When a tornado warning is issued, taking shelter as quickly as possible is key. But where should you go when you are work with no basement or in a second story of an apartment building?
When the skies darken and storms are approaching, it might become necessary to head for cover. Apartment complexes will sometimes have a dedicated underground shelter on the premises, but not always. If you live at a complex that doesn’t have an underground shelter available, once the tornado is close, you need to find shelter where you are. So ahead of time, get to know your downstairs neighbors if you live upstairs so you can use their apartment’s low level if a tornado is heading your way. Extend the offer to your upstairs neighbors for them to use your apartment if you live on the ground floor. Getting in the lowest level is key. Once inside, make your way to an interior closet or get to a small bathroom without windows. Getting inside the tub is even better as the sides of the tub make for essentially another set of walls that protect you from the outside.

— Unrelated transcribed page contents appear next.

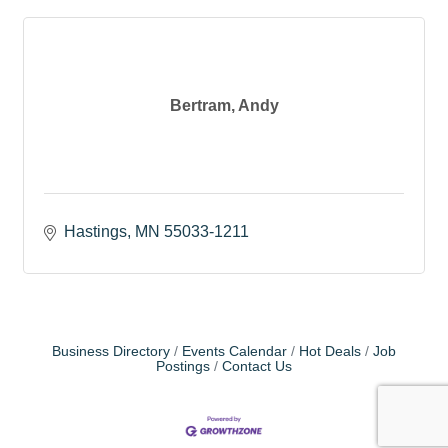
Bertram, Andy
Hastings
MN
55033-1211
Business Directory
Events Calendar
Hot Deals
Job
Postings
Contact Us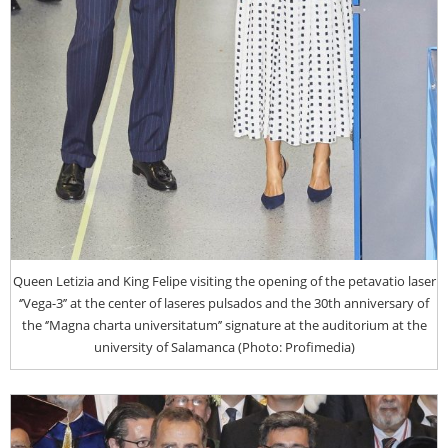
Queen Letizia and King Felipe visiting the opening of the petavatio laser
‘’Vega-3’’ at the center of laseres pulsados and the 30th anniversary of
the ‘’Magna charta universitatum’’ signature at the auditorium at the
university of Salamanca (Photo: Profimedia)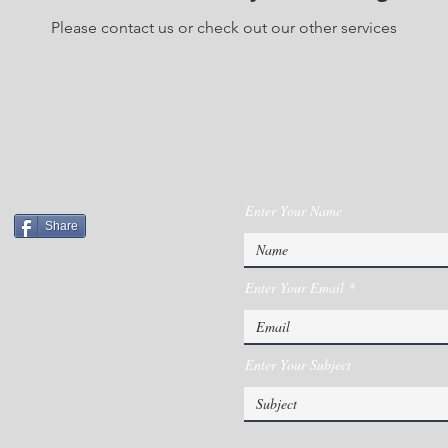
Please contact us or check out our other services
Enter Your Name
Share
Enter Your Email
Enter Your Subject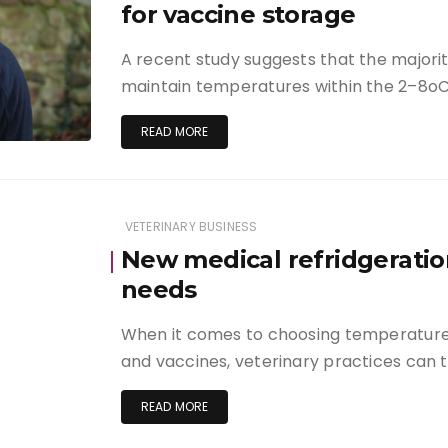
for vaccine storage
A recent study suggests that the majori
maintain temperatures within the 2–8
READ MORE
VETERINARY BUSINESS
New medical refridgeratio
needs
When it comes to choosing temperature 
and vaccines, veterinary practices can 
READ MORE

When you are at work, the same rules apply. Here at KSNT, we’re fortunate to have a basement only a few steps away from the studio. Last April we almost had to make a run for it. We’re certainly thankful it’s here, but if your workplace doesn’t have an underground shelter, you might need to head to an interior bathroom or look for sturdy office furniture to get underneath in a small room on the interior of the building.
What we don’t want people to do is get into their cars and jam up the roads all trying to flee the path and putting themselves in harm’s way in doing so. That’s what happened in May of 2013 in Oklahoma City. After recent tornadoes in the area, people decided to try to get out of the way and ended up log-jamming the roads putting everyone at even greater risk. Those highways weren’t able to efficiently move that large of number of people and it lead to a nearly disastrous traffic nightmare.
Earlier this month, we told you about the shelters available along the Kansas Turnpike, but Karl Koenig of the Kansas Highway Patrol has a good reminder about those shelters, “We encourage you to use them, but we don’t want you to come from your home. We don’t want you to put yourself in more danger driving here from your home and utilizing this as your own shelter. You should have one closer to home or your own basement.”